Biographical Sketch

Houman Homayoun is an Assistant Professor of the Department of Electrical and Computer Engineering at George Mason University. He also holds a joint appointment with the Department of Computer Science. He is the director of GMU’s Green Computing and Heterogeneous Architectures (GOAL) Laboratory. Prior to joining George Mason University, Professor Homayoun spent two years at the University of California, San Diego, as National Science Foundation Computing Innovation (CI) Fellow awarded by the Computing Research Association (CRA) and the Computing Community Consortium (CCC).

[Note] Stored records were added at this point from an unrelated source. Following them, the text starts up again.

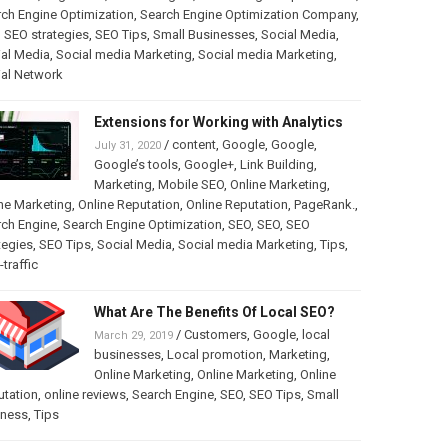
ch Engine Optimization
,
Search Engine Optimization Company
,
,
SEO strategies
,
SEO Tips
,
Small Businesses
,
Social Media
,
al Media
,
Social media Marketing
,
Social media Marketing
,
ial Network
Extensions for Working with Analytics
/
content
,
Google
,
Google
,
July 31, 2020
Google’s tools
,
Google+
,
Link Building
,
Marketing
,
Mobile SEO
,
Online Marketing
,
ne Marketing
,
Online Reputation
,
Online Reputation
,
PageRank.
,
rch Engine
,
Search Engine Optimization
,
SEO
,
SEO
,
SEO
tegies
,
SEO Tips
,
Social Media
,
Social media Marketing
,
Tips
,
traffic
What Are The Benefits Of Local SEO?
/
Customers
,
Google
,
local
March 29, 2019
businesses
,
Local promotion
,
Marketing
,
Online Marketing
,
Online Marketing
,
Online
utation
,
online reviews
,
Search Engine
,
SEO
,
SEO Tips
,
Small
iness
,
Tips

Prior to his academic appointment, Professor Homayoun worked as a Design Architect in a variety of roles and on the development of numerous industrial hardware systems and EDA tools.

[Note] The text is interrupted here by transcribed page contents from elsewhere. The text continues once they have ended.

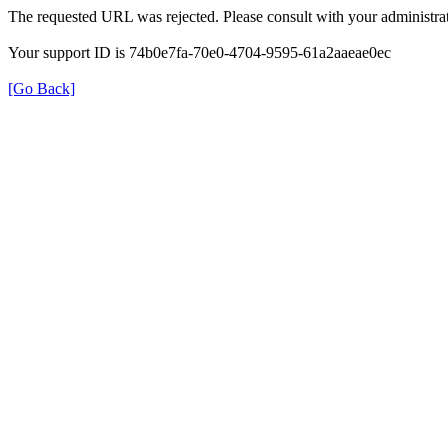
The requested URL was rejected. Please consult with your administrat
Your support ID is 74b0e7fa-70e0-4704-9595-61a2aaeae0ec
[Go Back]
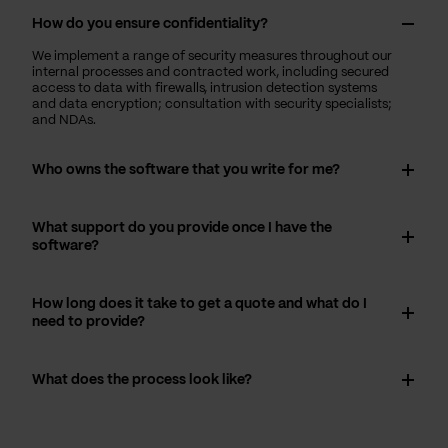
How do you ensure confidentiality?
We implement a range of security measures throughout our
internal processes and contracted work, including secured
access to data with firewalls, intrusion detection systems
and data encryption; consultation with security specialists;
and NDAs.
Who owns the software that you write for me?
What support do you provide once I have the
software?
How long does it take to get a quote and what do I
need to provide?
What does the process look like?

Professor Homayoun research is in big data computing, heterogeneous computing, computer architecture, embedded system design, memory design, DRAM Design, Green and Low Power Computing, and spans the areas of computer design and embedded systems, where he has published more than 60 technical papers in the most prestigious conferences and journals on the subject. He is currently leading a number of research projects, including the design of next generation heterogeneous multicores for big data processing, low power hybrid SRAM-NVM memory hierarchy design, non- volatile STT logic, heterogeneous accelerator platforms for wearable biomedical compu- ting, and logical vanishable design to enhance hardware security which are all funded by National Science Foundation (NSF), General Motors Company (GM) and Defense Advanced Research Projects Agency (DARPA). Professor Homayoun was a recipient of the four-year University of California, Irvine Computer Science Department chair fellowship. He received his PhD degree from the Department of Computer Science at the University of California, Irvine in 2010, an MS degree in computer engineering in 2005 from University of Victoria, Canada and his BS degree in electrical engineering in 2003 from Sharif University of technology.